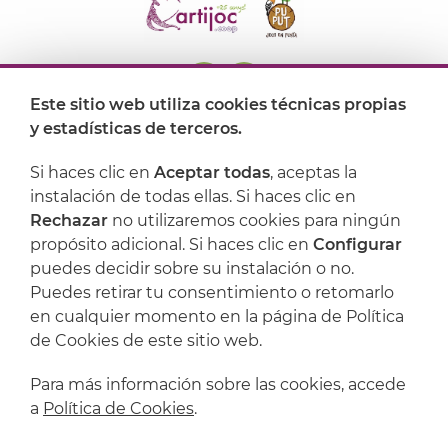
Este sitio web utiliza cookies técnicas propias
y estadísticas de terceros.
Dónde encontrarnos
Si haces clic en
Aceptar todas
, aceptas la
Artijoc
instalación de todas ellas. Si haces clic en
Rechazar
no utilizaremos cookies para ningún
Soporte
propósito adicional. Si haces clic en
Configurar
puedes decidir sobre su instalación o no.
Puedes retirar tu consentimiento o retomarlo
en cualquier momento en la página de Política
de Cookies de este sitio web.
Para más información sobre las cookies, accede
a
Política de Cookies
.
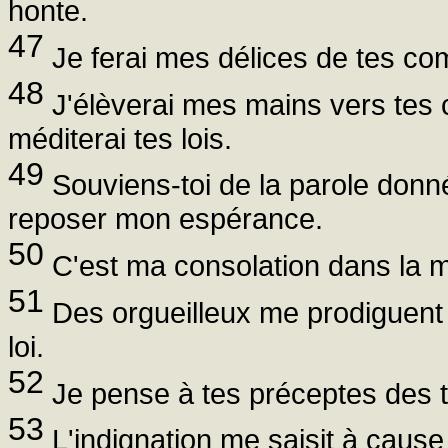
honte.
47
Je ferai mes délices de tes co
48
J'élèverai mes mains vers tes
méditerai tes lois.
49
Souviens-toi de la parole donnée
reposer mon espérance.
50
C'est ma consolation dans la mi
51
Des orgueilleux me prodiguent le
loi.
52
Je pense à tes préceptes des 
53
L'indignation me saisit à cause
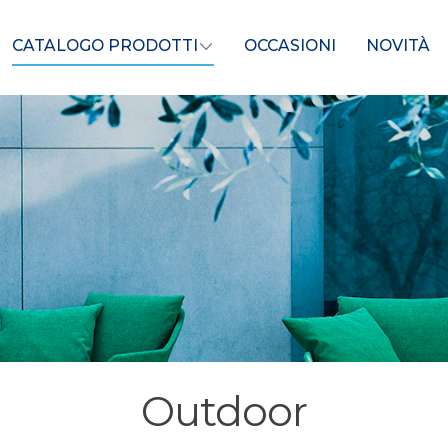
CATALOGO PRODOTTI
OCCASIONI
NOVITÀ
Outdoor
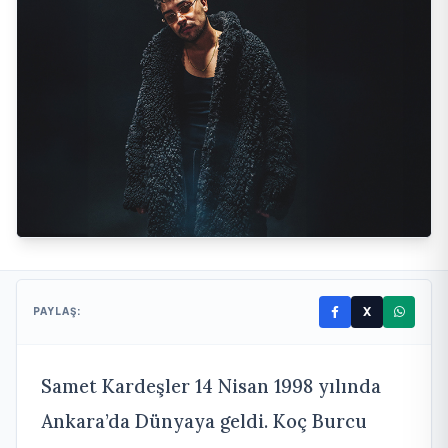
X
PAYLAŞ:
Samet Kardeşler 14 Nisan 1998 yılında
Ankara’da Dünyaya geldi. Koç Burcu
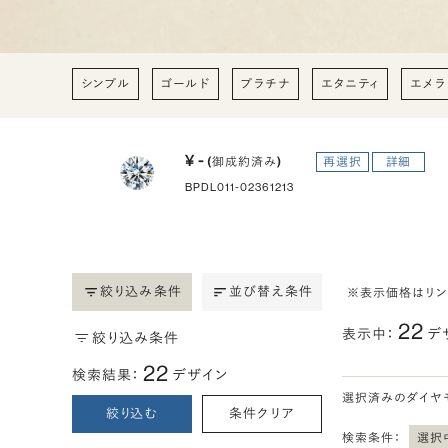
シンプル
ゴールド
プラチナ
エタニティ
エメラ
¥ -
(御成約済み)
再選択
詳細
BPDL011-02361213
絞り込み条件
並び替え条件
※表示価格はリ
22
表示中：
デ
絞り込み条件
22
検索結果：
デザイン
選択済みのダイヤ
絞り込む
条件クリア
検索条件：
選択中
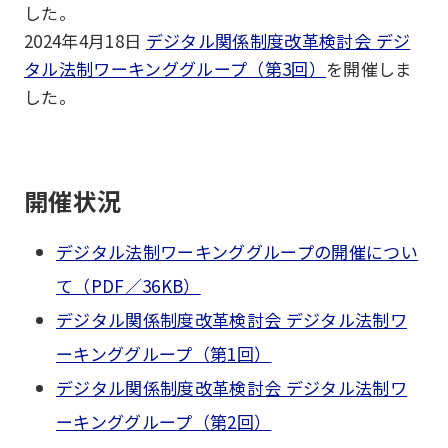
した。
2024年4月18日
デジタル関係制度改革検討会 デジ
タル法制ワーキンググループ（第3回）
を開催しま
した。
開催状況
デジタル法制ワーキンググループの開催につい
て（PDF／36KB）
デジタル関係制度改革検討会 デジタル法制ワ
ーキンググループ（第1回）
デジタル関係制度改革検討会 デジタル法制ワ
ーキンググループ（第2回）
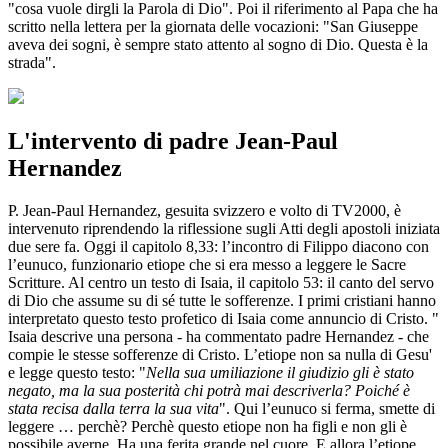
"cosa vuole dirgli la Parola di Dio". Poi il riferimento al Papa che ha
scritto nella lettera per la giornata delle vocazioni: "San Giuseppe
aveva dei sogni, è sempre stato attento al sogno di Dio. Questa è la
strada".
L'intervento di padre Jean-Paul
Hernandez
P. Jean-Paul Hernandez, gesuita svizzero e volto di TV2000, è
intervenuto riprendendo la riflessione sugli Atti degli apostoli iniziata
due sere fa. Oggi il capitolo 8,33: l’incontro di Filippo diacono con
l’eunuco, funzionario etiope che si era messo a leggere le Sacre
Scritture. Al centro un testo di Isaia, il capitolo 53: il canto del servo
di Dio che assume su di sé tutte le sofferenze. I primi cristiani hanno
interpretato questo testo profetico di Isaia come annuncio di Cristo. "
Isaia descrive una persona - ha commentato padre Hernandez - che
compie le stesse sofferenze di Cristo. L’etiope non sa nulla di Gesu'
e legge questo testo: "
Nella sua umiliazione il giudizio gli è stato
negato, ma la sua posterità chi potrà mai descriverla? Poiché è
stata recisa dalla terra la sua vita
". Qui l’eunuco si ferma, smette di
leggere … perchè? Perchè questo etiope non ha figli e non gli è
possibile averne. Ha una ferita grande nel cuore. E allora l’etiope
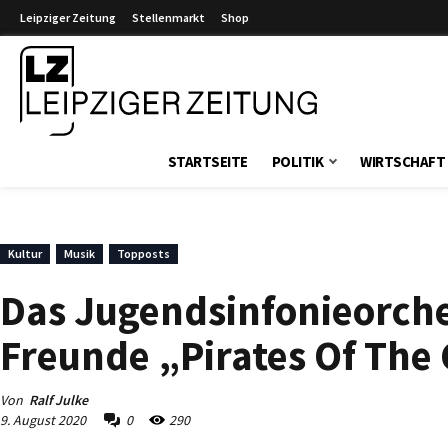
Leipziger Zeitung
Stellenmarkt
Shop
Leipziger Zeitung
STARTSEITE
POLITIK
WIRTSCHAFT
Kultur
Musik
Topposts
Das Jugendsinfonieorchest
Freunde „Pirates Of The
Von
Ralf Julke
9. August 2020
0
290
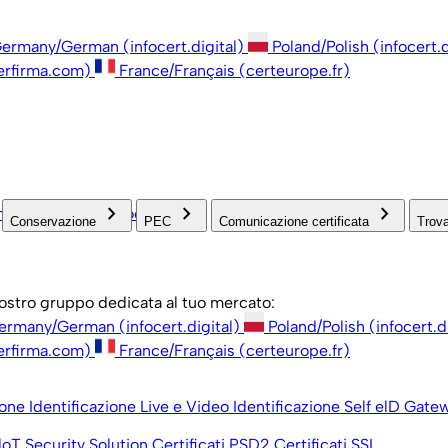
ermany/German (infocert.digital)
Poland/Polish (infocert.d
erfirma.com)
France/Français (certeurope.fr)
keyboard_arrow_right
keyboard_arrow_right
keyboard_arrow_right
open_in_new
inistrazione
Associazioni
Conservazione
PEC
Comunicazione certificata
Trova
 nostro gruppo dedicata al tuo mercato:
ermany/German (infocert.digital)
Poland/Polish (infocert.d
erfirma.com)
France/Français (certeurope.fr)
ione
Identificazione Live e Video
Identificazione Self
elD Gate
loT Security Solution
Certificati PSD2
Certificati SSL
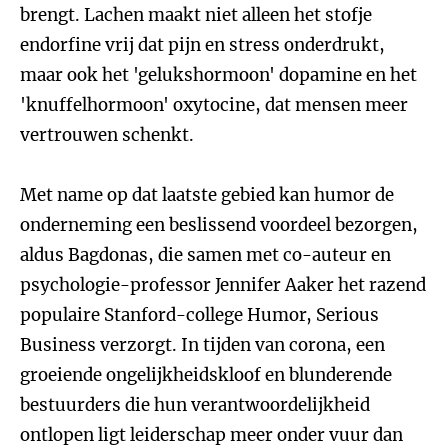
brengt. Lachen maakt niet alleen het stofje
endorfine vrij dat pijn en stress onderdrukt,
maar ook het 'gelukshormoon' dopamine en het
'knuffelhormoon' oxytocine, dat mensen meer
vertrouwen schenkt.
Met name op dat laatste gebied kan humor de
onderneming een beslissend voordeel bezorgen,
aldus Bagdonas, die samen met co-auteur en
psychologie-professor Jennifer Aaker het razend
populaire Stanford-college Humor, Serious
Business verzorgt. In tijden van corona, een
groeiende ongelijkheidskloof en blunderende
bestuurders die hun verantwoordelijkheid
ontlopen ligt leiderschap meer onder vuur dan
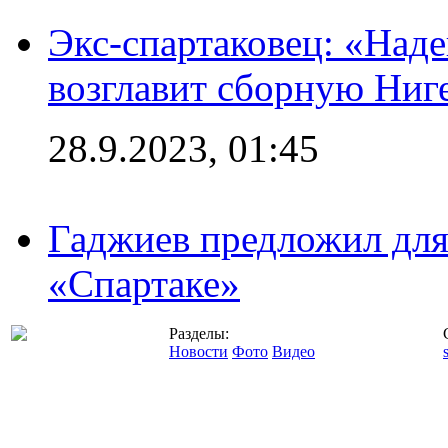
Экс-спартаковец: «Над
возглавит сборную Ниг
28.9.2023, 01:45
Гаджиев предложил дл
«Спартаке»
Разделы:
Новости
Фото
Видео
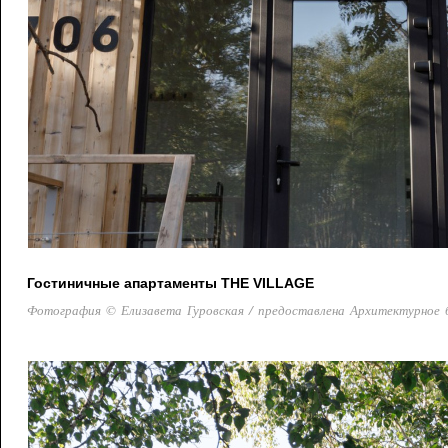
Гостиничные апартаменты THE VILLAGE
Фотография © Елизавета Гуровская / предоставлена Архитектурное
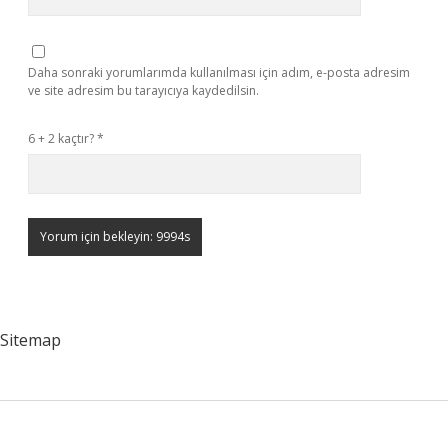
Daha sonraki yorumlarımda kullanılması için adım, e-posta adresim
ve site adresim bu tarayıcıya kaydedilsin.
6 + 2 kaçtır?
*
Sitemap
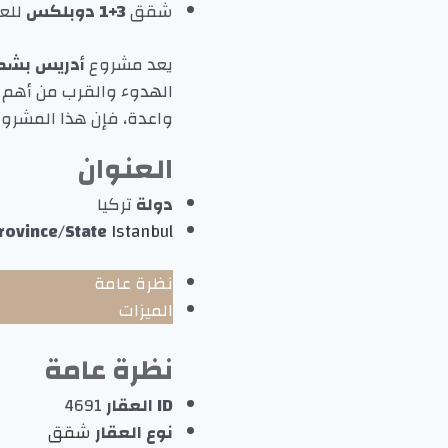
شقق
3+1 دوبلكس
للعا
يعد مشروع
أدريس بشك
الهدوء والقرب من أهم 
واعدة، فإن هذا المشروع
العنوان
دولة
تركيا
rovince/State
Istanbul
نظرة عامة
الميزات
نظرة عامة
ID العقار
4691
نوع العقار
شقق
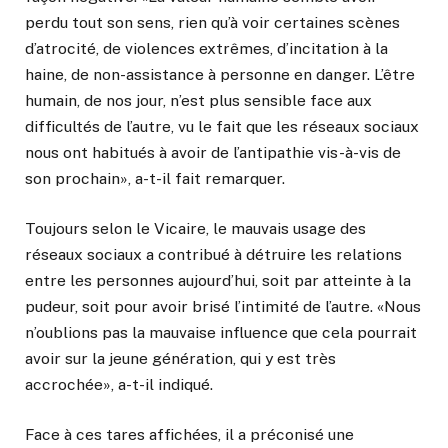
perdu tout son sens, rien qu’à voir certaines scènes
d’atrocité, de violences extrêmes, d’incitation à la
haine, de non-assistance à personne en danger. L’être
humain, de nos jour, n’est plus sensible face aux
difficultés de l’autre, vu le fait que les réseaux sociaux
nous ont habitués à avoir de l’antipathie vis-à-vis de
son prochain», a-t-il fait remarquer.
Toujours selon le Vicaire, le mauvais usage des
réseaux sociaux a contribué à détruire les relations
entre les personnes aujourd’hui, soit par atteinte à la
pudeur, soit pour avoir brisé l’intimité de l’autre. «Nous
n’oublions pas la mauvaise influence que cela pourrait
avoir sur la jeune génération, qui y est très
accrochée», a-t-il indiqué.
Face à ces tares affichées, il a préconisé une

* **Exercise instructions**: Write all the entries again word for word, minus the pictures.

* **Response to this task**:
Este sitio web utiliza cookies técnicas propias
y estadísticas de terceros.
Dónde encontrarnos
Si haces clic en
Aceptar todas
, aceptas la
Artijoc
instalación de todas ellas. Si haces clic en
Rechazar
no utilizaremos cookies para ningún
Soporte
propósito adicional. Si haces clic en
Configurar
puedes decidir sobre su instalación o no.
Puedes retirar tu consentimiento o retomarlo
en cualquier momento en la página de Política
de Cookies de este sitio web.
Para más información sobre las cookies, accede
a
Política de Cookies
.
honte.
47
Je ferai mes délices de tes co
48
J'élèverai mes mains vers tes
méditerai tes lois.
49
Souviens-toi de la parole donnée
reposer mon espérance.
50
C'est ma consolation dans la mi
51
Des orgueilleux me prodiguent le
loi.
52
Je pense à tes préceptes des 
53
L'indignation me saisit à cause
CATALOGO PRODOTTI
OCCASIONI
NOVITÀ
Outdoor
X
PAYLAŞ:
Samet Kardeşler 14 Nisan 1998 yılında
Ankara’da Dünyaya geldi. Koç Burcu
シンプル
ゴールド
プラチナ
エタニティ
エメラ
¥ -
(御成約済み)
再選択
詳細
BPDL011-02361213
絞り込み条件
並び替え条件
※表示価格はリ
22
表示中：
デ
絞り込み条件
22
検索結果：
デザイン
選択済みのダイヤ
絞り込む
条件クリア
検索条件：
選択中
した。
2024年4月18日
デジタル関係制度改革検討会 デジ
タル法制ワーキンググループ（第3回）
を開催しま
した。
開催状況
デジタル法制ワーキンググループの開催につい
て（PDF／36KB）
デジタル関係制度改革検討会 デジタル法制ワ
ーキンググループ（第1回）
デジタル関係制度改革検討会 デジタル法制ワ
ーキンググループ（第2回）
"cosa vuole dirgli la Parola di Dio". Poi il riferimento al Papa che ha
scritto nella lettera per la giornata delle vocazioni: "San Giuseppe
aveva dei sogni, è sempre stato attento al sogno di Dio. Questa è la
strada".
L'intervento di padre Jean-Paul
Hernandez
P. Jean-Paul Hernandez, gesuita svizzero e volto di TV2000, è
intervenuto riprendendo la riflessione sugli Atti degli apostoli iniziata
due sere fa. Oggi il capitolo 8,33: l’incontro di Filippo diacono con
l’eunuco, funzionario etiope che si era messo a leggere le Sacre
Scritture. Al centro un testo di Isaia, il capitolo 53: il canto del servo
di Dio che assume su di sé tutte le sofferenze. I primi cristiani hanno
interpretato questo testo profetico di Isaia come annuncio di Cristo. "
Isaia descrive una persona - ha commentato padre Hernandez - che
compie le stesse sofferenze di Cristo. L’etiope non sa nulla di Gesu'
e legge questo testo: "
Nella sua umiliazione il giudizio gli è stato
negato, ma la sua posterità chi potrà mai descriverla? Poiché è
stata recisa dalla terra la sua vita
". Qui l’eunuco si ferma, smette di
leggere … perchè? Perchè questo etiope non ha figli e non gli è
possibile averne. Ha una ferita grande nel cuore. E allora l’etiope
Leipziger Zeitung
Stellenmarkt
Shop
Leipziger Zeitung
STARTSEITE
POLITIK
WIRTSCHAFT
Kultur
Musik
Topposts
Das Jugendsinfonieorchest
Freunde „Pirates Of The
Von
Ralf Julke
9. August 2020
0
290
ermany/German (infocert.digital)
Poland/Polish (infocert.d
erfirma.com)
France/Français (certeurope.fr)
keyboard_arrow_right
keyboard_arrow_right
keyboard_arrow_right
open_in_new
inistrazione
Associazioni
Conservazione
PEC
Comunicazione certificata
Trova
 nostro gruppo dedicata al tuo mercato:
ermany/German (infocert.digital)
Poland/Polish (infocert.d
erfirma.com)
France/Français (certeurope.fr)
ione
Identificazione Live e Video
Identificazione Self
elD Gate
loT Security Solution
Certificati PSD2
Certificati SSL
brengt. Lachen maakt niet alleen het stofje
endorfine vrij dat pijn en stress onderdrukt,
maar ook het 'gelukshormoon' dopamine en het
'knuffelhormoon' oxytocine, dat mensen meer
vertrouwen schenkt.
Met name op dat laatste gebied kan humor de
onderneming een beslissend voordeel bezorgen,
aldus Bagdonas, die samen met co-auteur en
psychologie-professor Jennifer Aaker het razend
populaire Stanford-college Humor, Serious
Business verzorgt. In tijden van corona, een
groeiende ongelijkheidskloof en blunderende
bestuurders die hun verantwoordelijkheid
ontlopen ligt leiderschap meer onder vuur dan
Экс-спартаковец: «Над
возглавит сборную Ниг
28.9.2023, 01:45
Гаджиев предложил дл
«Спартаке»
Разделы:
Новости
Фото
Видео
Гостиничные апартаменты THE VILLAGE
Фотография © Елизавета Гуровская / предоставлена Архитектурное
Daha sonraki yorumlarımda kullanılması için adım, e-posta adresim
ve site adresim bu tarayıcıya kaydedilsin.
6 + 2 kaçtır?
*
Sitemap
شقق
3+1 دوبلكس
للعا
يعد مشروع
أدريس بشك
الهدوء والقرب من أهم 
واعدة، فإن هذا المشروع
العنوان
دولة
تركيا
rovince/State
Istanbul
نظرة عامة
الميزات
نظرة عامة
ID العقار
4691
نوع العقار
شقق
perdu tout son sens, rien qu’à voir certaines scènes
d’atrocité, de violences extrêmes, d’incitation à la
haine, de non-assistance à personne en danger. L’être
humain, de nos jour, n’est plus sensible face aux
difficultés de l’autre, vu le fait que les réseaux sociaux
nous ont habitués à avoir de l’antipathie vis-à-vis de
son prochain», a-t-il fait remarquer.
Toujours selon le Vicaire, le mauvais usage des
réseaux sociaux a contribué à détruire les relations
entre les personnes aujourd’hui, soit par atteinte à la
pudeur, soit pour avoir brisé l’intimité de l’autre. «Nous
n’oublions pas la mauvaise influence que cela pourrait
avoir sur la jeune génération, qui y est très
accrochée», a-t-il indiqué.
Face à ces tares affichées, il a préconisé une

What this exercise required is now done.